Friday, July 4, 2008

Confessions of a Former Baton Twirler (Got Your Attention, No?)

It occurs to me now, on the eve of the Fourth of July, that this used to be a pretty big holiday for me. When I was a kid, we had traditions for this day as well-established and consistent as those for Thanksgiving and Christmas. At noon, we would join what felt like the rest of the town for the parade. There were a few years when I was actually in the parade, once--and I have not thought about this in a solid thirty years--as a baton twirler. That's something that nobody I know now knows about me: that when I was in first grade I knew how to twirl a baton.

Then, after the local Bluebird troops had marched (I was one of those too) down the old Boston Post Road with the Rotary Club, the Town Selectman, and so on, we would meet up at the centrally located home of some good family friends for a post-parade get-together. After that, to my grandparents' house, to the pool, to convene with our cousins for a cook-out. And finally, to fireworks, always fireworks: sitting on a hill with some assortment of friends or relatives for a display set off by the local fire department.

It was a day I looked forward to, a real holiday, a celebration. One year I rode on an antique fire truck in the parade with a bunch of my friends. Another year my aunt sold silk-screened T-shirts she'd made at the fair in the park on the parade route. I still have two of these: Lily and Annika will wear them tomorrow. Hot dogs on the lawn of the First Parish Church, running for candy thrown by the teenagers on the lumber company's extravagant float, s'mores at dusk with my cousin Andy, and the climactic and yet definitively final event of the day: lying on the grass with my hands behind my head looking up at the black clear sky, waiting for the first burst of light.

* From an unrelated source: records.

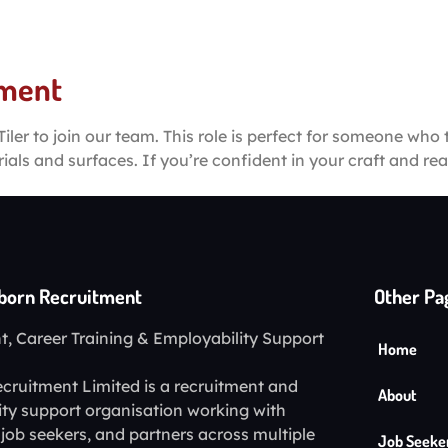
About
Job Seeker
Business Partnerships
Mo
ement
iler to join our team. This role is perfect for someone who 
rials and surfaces. If you’re confident in your craft and r
lborn Recruitment
Other Pa
, Career Training & Employability Support
Home
cruitment Limited is a recruitment and
About
ity support organisation working with
job seekers, and partners across multiple
Job Seeke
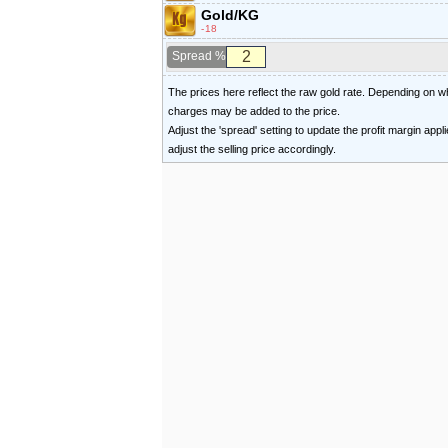
Gold/KG
-18
Spread %
The prices here reflect the raw gold rate. Depending on
charges may be added to the price.
Adjust the 'spread' setting to update the profit margin appl
adjust the selling price accordingly.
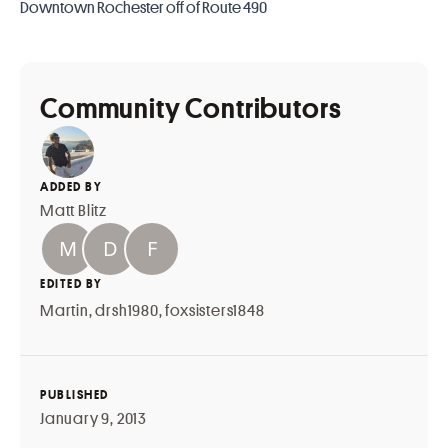
Downtown Rochester off of Route 490
Community Contributors
ADDED BY
Matt Blitz
EDITED BY
Martin
,
drsh1980
,
foxsisters1848
PUBLISHED
January 9, 2013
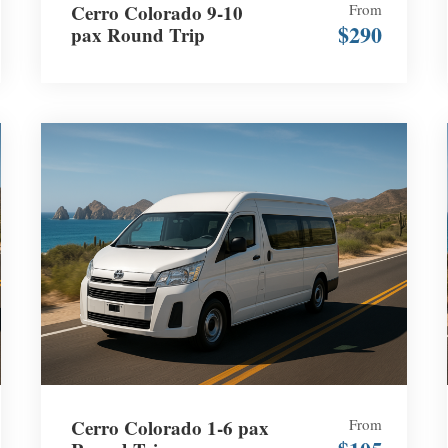
Cerro Colorado 9-10
From
$290
pax Round Trip
Cerro Colorado 1-6 pax
From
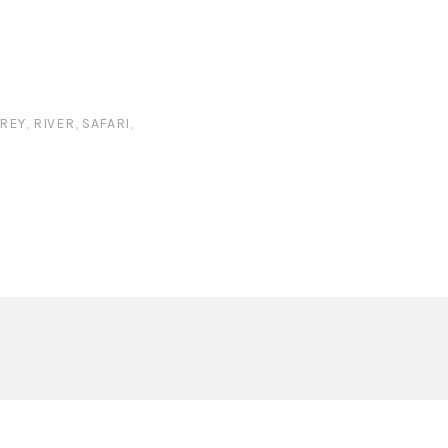
REY
,
RIVER
,
SAFARI
,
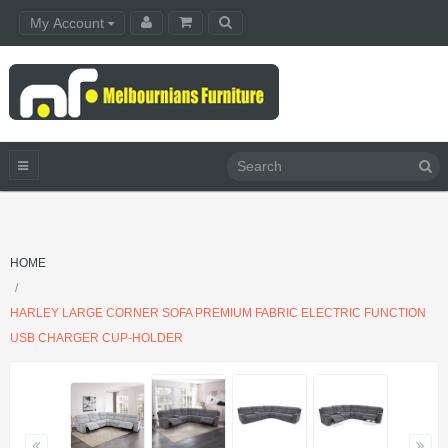
My Account
HOME
HARLEY LARGE CORNER SOFA PREMIUM FABRIC ELECTRIC FUNCTION
USB CHARGER CUP-HOLDER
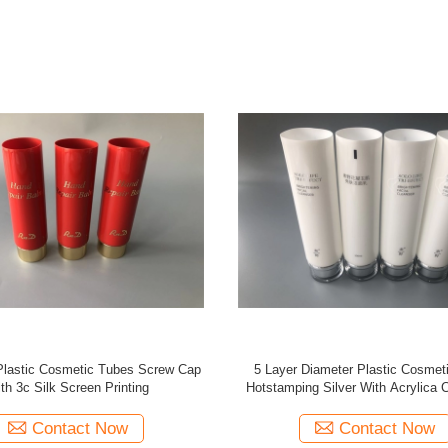
s Plastic Cosmetic Tubes 2 Silk
Full Screen Matt Coating Lotio
 Printings Silver Planted Cap
Packaging , Golden High Cap Cosm
Tube
Contact Now
Contact Now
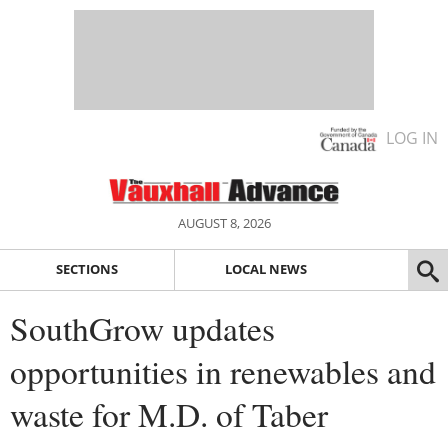
LOG IN
AUGUST 8, 2026
SECTIONS
LOCAL NEWS
SouthGrow updates
opportunities in renewables and
waste for M.D. of Taber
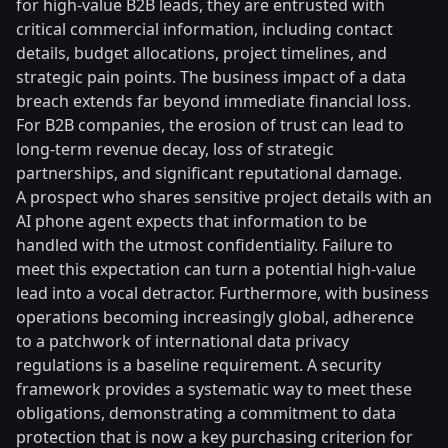
for high-value B2B leads, they are entrusted with
critical commercial information, including contact
details, budget allocations, project timelines, and
strategic pain points. The business impact of a data
breach extends far beyond immediate financial loss.
For B2B companies, the erosion of trust can lead to
long-term revenue decay, loss of strategic
partnerships, and significant reputational damage.
A prospect who shares sensitive project details with an
AI phone agent expects that information to be
handled with the utmost confidentiality. Failure to
meet this expectation can turn a potential high-value
lead into a vocal detractor. Furthermore, with business
operations becoming increasingly global, adherence
to a patchwork of international data privacy
regulations is a baseline requirement. A security
framework provides a systematic way to meet these
obligations, demonstrating a commitment to data
protection that is now a key purchasing criterion for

When did I stop caring about the Fourth of July? In college? I can't remember. The truth is, I am even a teeny bit patriotic. Okay, more than that. In fact, although I occasionally become disgusted with a wide variety of government officials and policies and threaten to move to France, I am also the granddaughter of three immigrants who came here under fairly desperate circumstances and seemed grateful for the opportunity until the day that they died. I think as a child, my now sort of embarassing patriotism was linked to the Fourth in my mind; in other words, it wasn't just about the hot dogs and the parade.

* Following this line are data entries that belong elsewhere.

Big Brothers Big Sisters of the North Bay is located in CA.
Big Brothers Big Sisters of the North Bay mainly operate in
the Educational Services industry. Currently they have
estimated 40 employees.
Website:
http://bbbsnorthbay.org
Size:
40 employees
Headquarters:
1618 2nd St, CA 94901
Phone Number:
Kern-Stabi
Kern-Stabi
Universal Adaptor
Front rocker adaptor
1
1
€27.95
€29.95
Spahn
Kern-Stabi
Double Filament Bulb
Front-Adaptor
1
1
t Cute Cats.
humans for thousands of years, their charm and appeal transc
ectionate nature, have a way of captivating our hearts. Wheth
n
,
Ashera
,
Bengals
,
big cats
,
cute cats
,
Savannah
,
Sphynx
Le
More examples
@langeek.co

Is the Fourth of July a kids' holiday? Lily doesn't seem too into it, but then again, I have given her no traditions or sense of meaning for the day. Ought I start? I don't know. It seems somehow exhausting and artifical to start making a big fuss, for a number of reasons. I think I will explain to her tomorrow that we are celebrating the birth of the country in as simple a way as I can, and see what she has to say about that.


This feels super boring to me. I apologize. I will be back to the nitty gritty work tomorrow. I'm feeling it a little bit, though, writing this. Happy Fourth of July.